Jackie picked up a stick and started to draw circles in the dirt. “He was just a kid. Still is. Always has been.”
“You never thought so. You used to ask his advice about any number of things. You always loved adventure, but before you did anything, you asked William if he thought it would be all right.”
“I didn’t,” Jackie said, sounding like a schoolgirl.
Nellie didn’t answer for a moment. “Did you know that William didn’t speak for a whole month after you left Chandler? He wouldn’t talk, would hardly eat. The only way he would go to sleep at night was if I’d hold him and rock him. I was afraid he might lose the will to live.”
“And I never thought of him.” Jackie ran her hand over her eyes. “And now he’s all I do think of. I don’t know what to do. William wants to marry me. But there are…differences between us. People—”

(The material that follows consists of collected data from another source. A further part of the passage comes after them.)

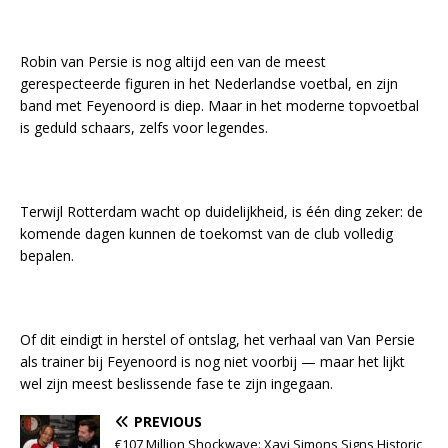
Robin van Persie is nog altijd een van de meest
gerespecteerde figuren in het Nederlandse voetbal, en zijn
band met Feyenoord is diep. Maar in het moderne topvoetbal
is geduld schaars, zelfs voor legendes.
Terwijl Rotterdam wacht op duidelijkheid, is één ding zeker: de
komende dagen kunnen de toekomst van de club volledig
bepalen.
Of dit eindigt in herstel of ontslag, het verhaal van Van Persie
als trainer bij Feyenoord is nog niet voorbij — maar het lijkt
wel zijn meest beslissende fase te zijn ingegaan.
PREVIOUS
€107 Million Shockwave: Xavi Simons Signs Historic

“Damn people!” Nellie said.
Jackie had never been more startled by any statement she’d ever heard. Nellie Montgomery was the calmest, gentlest, most easygoing person in the world. Nothing ever made her lose her temper, not twelve children climbing all over her, not even three of them dripping blood at the same time. Nellie was the person you wanted to be near during a calamity; she’d have remained calm in the face of a barrage of bullets.
But now she was cursing.
When Jackie looked at her, Nellie’s face was not the soft, sweet one she’d always seen. This was the face of anger.
“Jackie, grow up!”
That made Jackie sit up straight, her eyes widening.
“Do you think other people have easy lives and you’re the only one with problems? You’ve been lucky so far.”
“Lucky?” Jackie whispered. How had her life of poverty and struggle been lucky?
“Oh, I know what you’re thinking, that I’m one of the Montgomerys and therefore I know nothing but luxury and ease. But you’re wrong. All your life you’ve been able to do what you wanted, when you wanted to do it. And you’ve had people who loved you along the way. Now that you have one little obstacle, you turn tail and run. Why don’t you stop being so selfish and think of someone besides yourself?”
Jackie, still in awed silence at this woman’s unusual outburst, was shocked further when Nellie began to clean up the picnic food in preparation to leave.
Jackie wanted to defend herself. “I don’t understand. I’m not being selfish; I’m thinking of William. This is as much for him as it is for me.”
“No, it’s not!” Nellie said fiercely. Then suddenly she put her hands over her face and began to cry.
Jackie did the only thing she knew to do: she put her arms around Nellie and pulled her to her.